Il sito dell’Agenzia Internazionale di Maternità Surrogata VittoriaVita fornisce un piano alquanto dettagliato di quello che è l’iter per una coppia che voglia avere un figlio da una gestante surrogata in Ucraina. Prima di tutto va specificato che in questo Paese possono accedere alla procedura solamente coppie sposate eterosessuali (il che esclude le coppie non sposate, le coppie omosessuali e i genitori singoli). Inoltre, per potervi accedere la madre eventuale deve essere sterile o correre il rischio concreto di trasmettere una malattia ereditaria al figlio. Il sito propone pacchetti a un prezzo variabile tra i 36 mila e i 57 mila euro, a seconda dei servizi che vengono offerti. Il pacchetto Garanzia per esempio, il più caro di tutti, prevede un numero illimitato di tentativi per quanto riguarda la fecondazione in vitro e l’impianto dell’embrione nella gestante, oltre all’illimitato accesso al catalogo delle donatrici per scegliere gli ovociti (le cellule riproduttive femminili).

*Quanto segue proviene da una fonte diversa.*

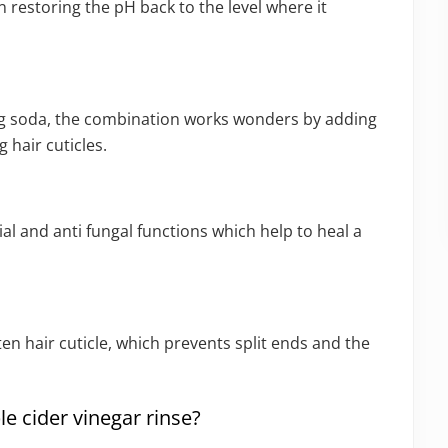
in restoring the pH back to the level where it
ng soda, the combination works wonders by adding
 hair cuticles.
al and anti fungal functions which help to heal a
ten hair cuticle, which prevents split ends and the
e cider vinegar rinse?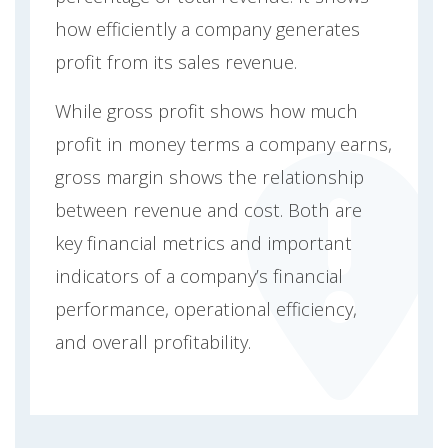
how efficiently a company generates
profit from its sales revenue.
While gross profit shows how much
profit in money terms a company earns,
gross margin shows the relationship
between revenue and cost. Both are
key financial metrics and important
indicators of a company’s financial
performance, operational efficiency,
and overall profitability.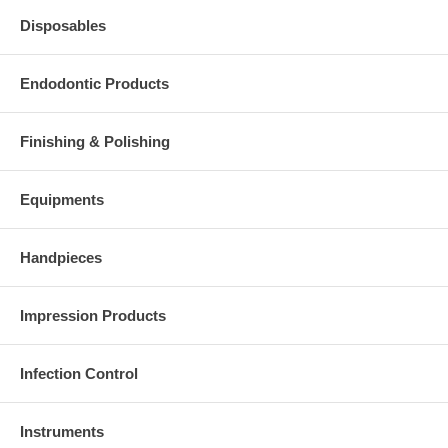
Disposables
Endodontic Products
Finishing & Polishing
Equipments
Handpieces
Impression Products
Infection Control
Instruments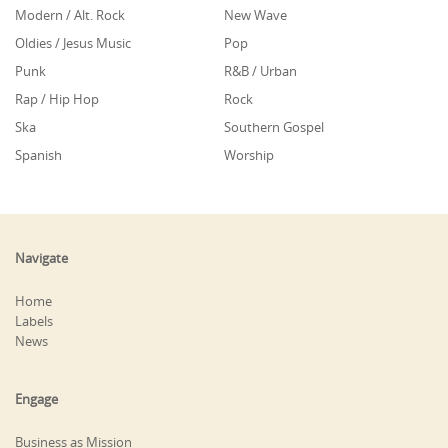
Modern / Alt. Rock
New Wave
Oldies / Jesus Music
Pop
Punk
R&B / Urban
Rap / Hip Hop
Rock
Ska
Southern Gospel
Spanish
Worship
Navigate
Home
Labels
News
Engage
Business as Mission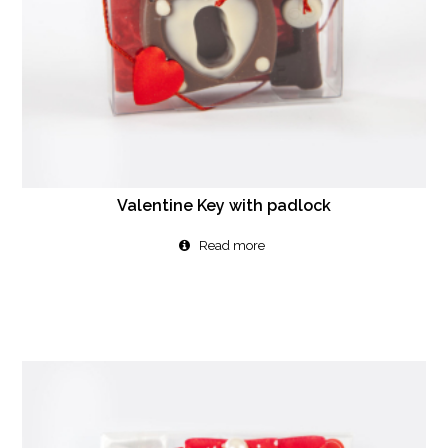
Valentine Key with padlock
Read more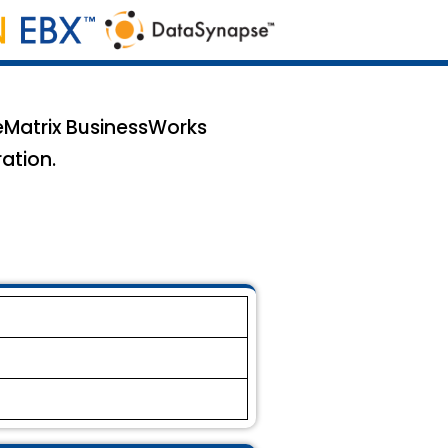
veMatrix BusinessWorks
ation.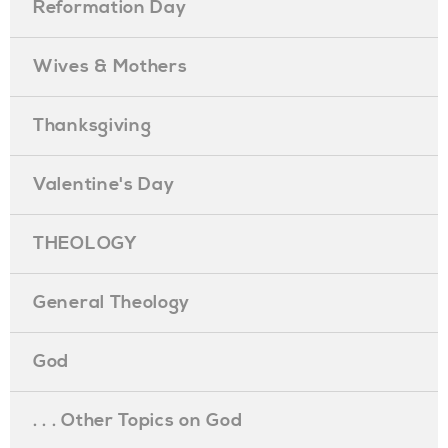
Reformation Day
Wives & Mothers
Thanksgiving
Valentine's Day
THEOLOGY
General Theology
God
. . . Other Topics on God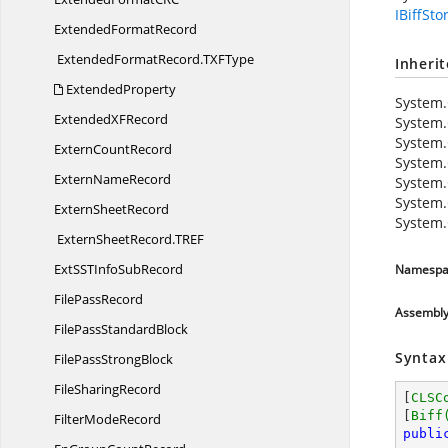
IBiffSto
Extended
FormatRecord
ExtendedFormatRecord.
TXFType
Inheri
ExtendedProperty
System.
ExtendedX
FRecord
System.
System.
Extern
CountRecord
System.
Extern
NameRecord
System.
System.
Extern
SheetRecord
System.
ExternSheetRecord.
TREF
ExtSSTInfo
SubRecord
Namespa
File
PassRecord
Assembl
FilePass
StandardBlock
Syntax
FilePass
StrongBlock
File
SharingRecord
[
CLSC
[
Biff
Filter
ModeRecord
publi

Come specificato dal sito, “Una donatrice viene scelta a secondo caratteristiche: altezza, peso, colore dei capelli e degli occhi, naso ecc.”, anche se il consiglio è di “scegliere una donatrice che abbia una massima somiglianza alla madre eventuale”. Tutti i pacchetti garantiscono la copertura delle spese per quanto concerne la fecondazione in vitro, il trasferimento degli embrioni nel corpo della gestante, le spese mediche durante la gravidanza, il transfer della donna in ospedale al momento del travaglio, il vitto in clinica e una babysitter nelle ore immediatamente successive al parto, oltre al compenso per la donna che si aggira intorno a un massimo di 22 mila euro.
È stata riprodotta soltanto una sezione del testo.